* [Problem description]: Exact copies of the lines below, from the one with "ーザーであれば50回の制限で足りる？" up to and including the one with "право на взыскание штрафов, предусмотренных", are what this calls for; leave out pictures.

* [Input material]:
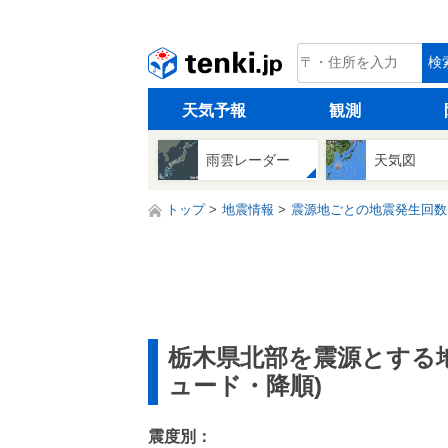
tenki.jp
検
天気予報
観測
雨雲レーダー
天気図
トップ
地震情報
震源地ごとの地震発生回数
栃木県北部を震源とする
ュード・降順)
震度別：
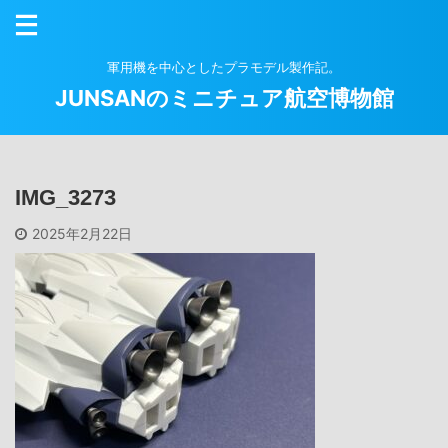
軍用機を中心としたプラモデル製作記。
JUNSANのミニチュア航空博物館
IMG_3273
2025年2月22日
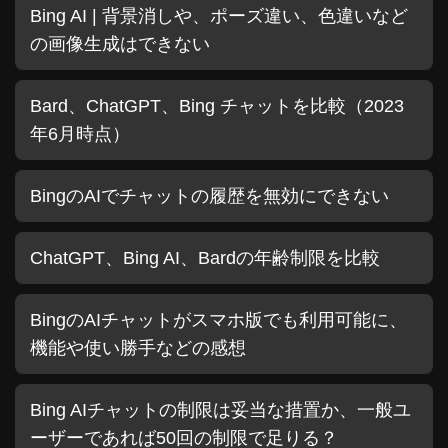
Bing AI | 背景消しや、ポーズ違い、色違いなど
の画像生成はできない
Bard、ChatGPT、Bing チャットを比較（2023
年6月時点）
BingのAIでチャットの履歴を無効にできない
ChatGPT、Bing AI、Bardの年齢制限を比較
BingのAIチャットがスマホ版でも利用可能に、
機能や使い勝手などの感想
Bing AIチャットの制限は妥当な措置か、一般ユ
ーザーであれば50回の制限で足りる？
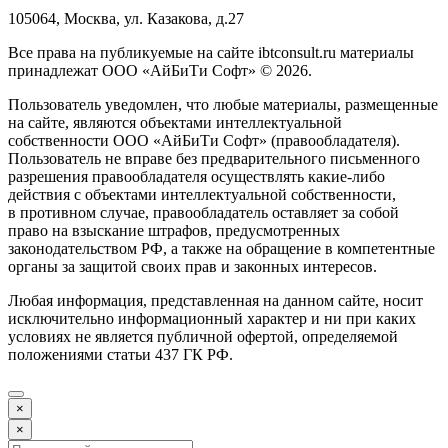
105064, Москва, ул. Казакова, д.27
Все права на публикуемые на сайте ibtconsult.ru материалы
принадлежат ООО «АйБиТи Софт» © 2026.
Пользователь уведомлен, что любые материалы, размещенные
на сайте, являются объектами интеллектуальной
собственности ООО «АйБиТи Софт» (правообладателя).
Пользователь не вправе без предварительного письменного
разрешения правообладателя осуществлять какие-либо
действия с объектами интеллектуальной собственности,
в противном случае, правообладатель оставляет за собой
право на взыскание штрафов, предусмотренных
законодательством РФ, а также на обращение в компетентные
органы за защитой своих прав и законных интересов.
Любая информация, представленная на данном сайте, носит
исключительно информационный характер и ни при каких
условиях не является публичной офертой, определяемой
положениями статьи 437 ГК РФ.
×
×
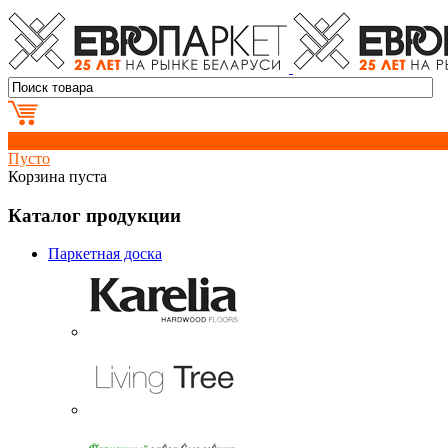
0
Пусто
Корзина пуста
Каталог продукции
Паркетная доска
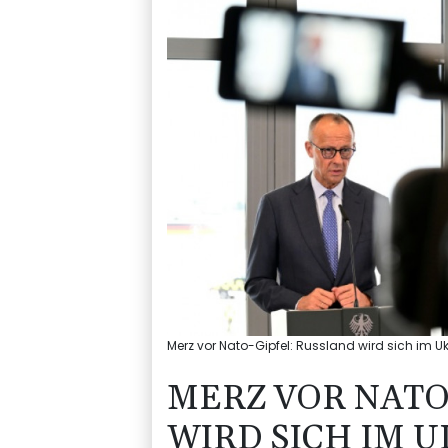
Merz vor Nato-Gipfel: Russland wird sich im U
MERZ VOR NATO
WIRD SICH IM 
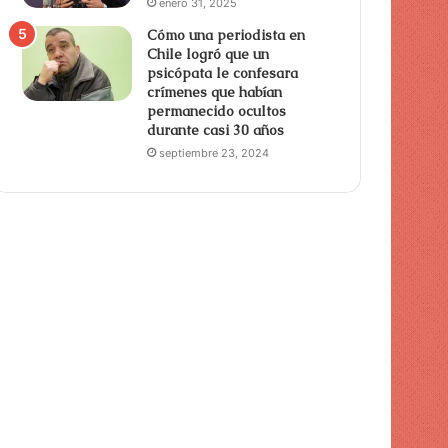
enero 31, 2025
Cómo una periodista en
Chile logró que un
psicópata le confesara
crímenes que habían
permanecido ocultos
durante casi 30 años
septiembre 23, 2024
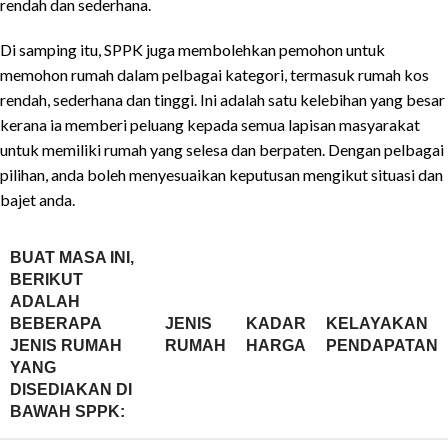
rendah dan sederhana.
Di samping itu, SPPK juga membolehkan pemohon untuk
memohon rumah dalam pelbagai kategori, termasuk rumah kos
rendah, sederhana dan tinggi. Ini adalah satu kelebihan yang besar
kerana ia memberi peluang kepada semua lapisan masyarakat
untuk memiliki rumah yang selesa dan berpaten. Dengan pelbagai
pilihan, anda boleh menyesuaikan keputusan mengikut situasi dan
bajet anda.
BUAT MASA INI,
BERIKUT
ADALAH
BEBERAPA
JENIS
KADAR
KELAYAKAN
JENIS RUMAH
RUMAH
HARGA
PENDAPATAN
YANG
DISEDIAKAN DI
BAWAH SPPK
:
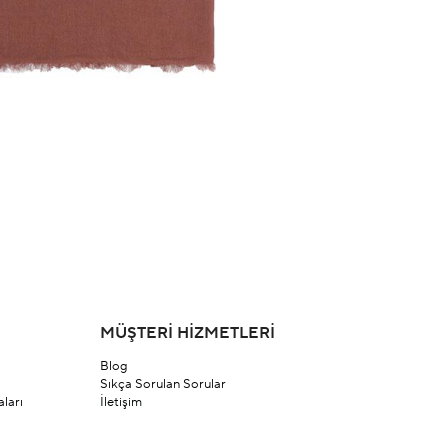
MÜŞTERİ HİZMETLERİ
Blog
Sıkça Sorulan Sorular
ları
İletişim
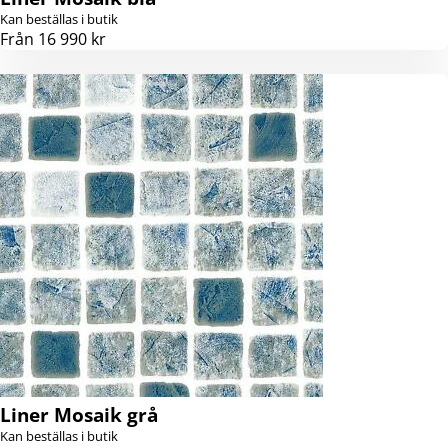
Kan beställas i butik
Från 16 990 kr
Liner Mosaik grå
Kan beställas i butik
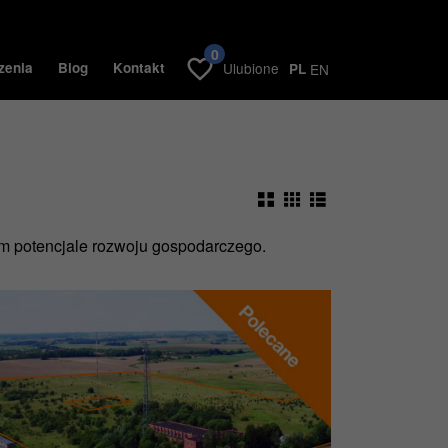
0
zenia
Blog
Kontakt
Ulubione
PL
EN
ym potencjale rozwoju gospodarczego.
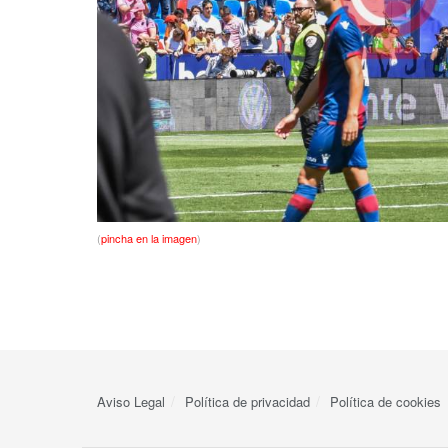
(
pincha en la imagen
)
Aviso Legal
Política de privacidad
Política de cookies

* [Task response]:
ーザーであれば50回の制限で足りる？
105064, Москва, ул. Казакова, д.27
Все права на публикуемые на сайте ibtconsult.ru материалы
принадлежат ООО «АйБиТи Софт» © 2026.
Пользователь уведомлен, что любые материалы, размещенные
на сайте, являются объектами интеллектуальной
собственности ООО «АйБиТи Софт» (правообладателя).
Пользователь не вправе без предварительного письменного
разрешения правообладателя осуществлять какие-либо
действия с объектами интеллектуальной собственности,
в противном случае, правообладатель оставляет за собой
право на взыскание штрафов, предусмотренных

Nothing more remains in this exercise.